Holocauste

Date: 
16 Février, 2016
Auteur: 
Chapoutot Johann

Cet article a été publié avec le soutien de la Fondation pour la mémoire de la Shoah

Article traduit de l'anglais par Odile Demange

Le choix du terme le plus pertinent pour désigner un crime sans nom, l’assassinat par les nazis de six millions de Juifs dans les camps d’extermination et les sites de mise à mort d’Europe de l’Est entre 1941 et 1945, a fait l’objet de nombreux débats.

Les nazis eux-mêmes recouraient à une formule euphémique, la « solution finale de la question juive » (Endlösung der Judenfrage), pour maquiller leur crime. Les juristes des puissances alliées préférèrent, quant à eux, le terme de « génocide » (« genocide » en anglais, Völkermord en allemand), forgé par le juriste polono-américain Raphael Lemkin en 1944. Le problème était que ce mot de « génocide » fut employé dans les années qui suivirent la Deuxième Guerre mondiale pour qualifier d’autres crimes de masse, privant ainsi la destruction des Juifs d’Europe de la spécificité qu’elle méritait.

On a également recouru à l’appellation d’« Holocauste », peut-être parce qu’elle avait déjà été en usage au Moyen-âge où elle était synonyme de pogrome, mais plus probablement parce que ce mot avait été couramment employé dans l’entre-deux-guerres pour parler du génocide des Arméniens perpétré dans l’Empire ottoman en 1915. Un « holocauste » est un immense massacre ou destruction par le feu, à l’image des immolations massives d’animaux sacrifiés aux dieux dans la Grèce et la Rome antiques. Après sa mise à mort, l’animal était intégralement (olos) brûlé (caustos) pour nourrir les dieux de la fumée de sa chair calcinée.

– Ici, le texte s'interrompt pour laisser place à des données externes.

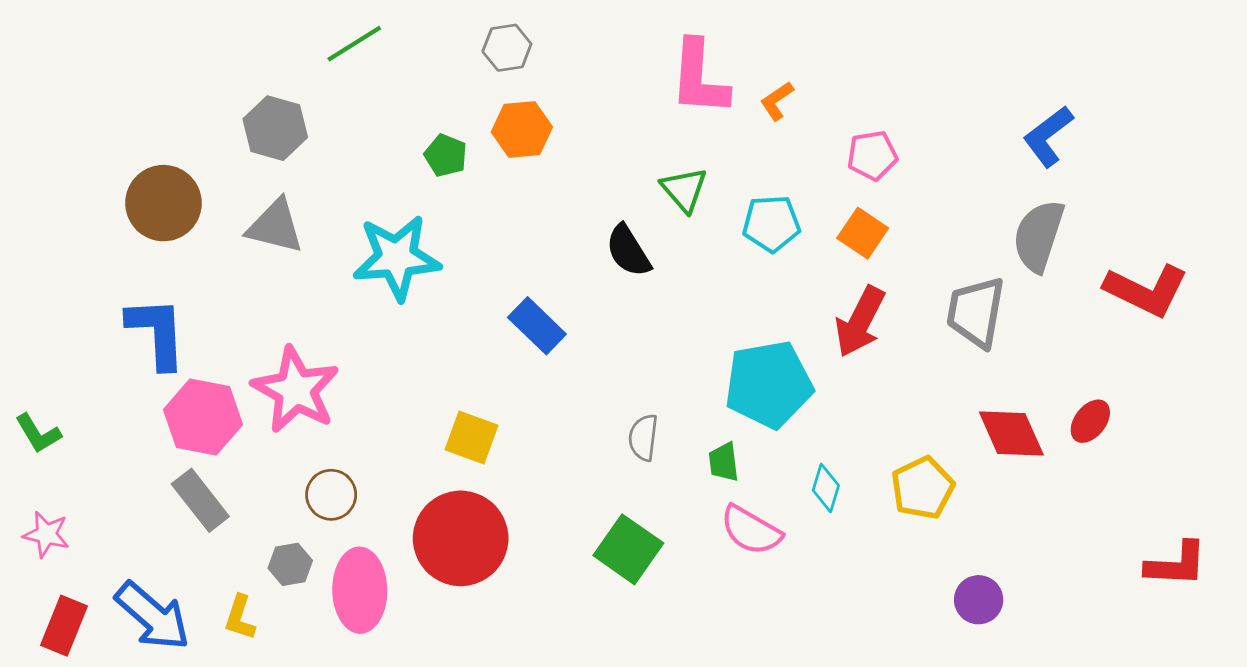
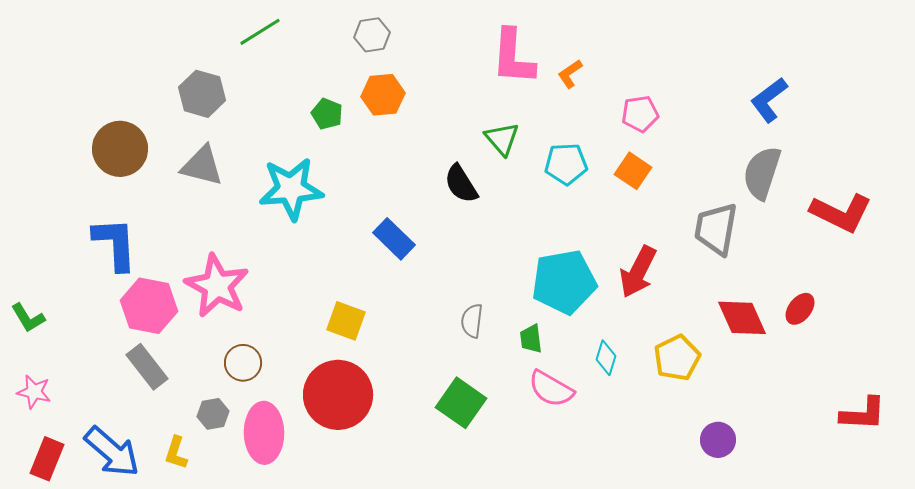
red arrow: (860, 322) -> (638, 272), moved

Si l’idée d’une destruction totale par le feu contenue dans le terme d’holocauste paraissait pertinente, l’inexistence de toute divinité à laquelle les nazis auraient pu rendre un culte en tuant des Juifs, et l’absence de rituel dans la mise à mort de six millions d’êtres humains, faisaient paraître le terme impropre. Il est aujourd’hui largement employé dans le monde anglophone, où il a été popularisé par la série télévisée américaine de 1978 intitulée Holocaust, ainsi qu’en Allemagne, comme en témoigne le débat entourant l’Holocaust-Denkmal de Berlin en 1998. En Israël, le mot hébreu Shoah, signifiant catastrophe, semble être le seul en usage depuis la création de la journée nationale du souvenir (Yom Ha-Shoah) en 1951. Mais Holocauste est également utilisé dans les traductions anglaises des documents liés à la Shoah, notamment au mémorial de Yad Vashem. Le terme d’Holocauste est indéniablement le plus utilisé en anglais pour désigner le massacre des Juifs d’Europe par les nazis.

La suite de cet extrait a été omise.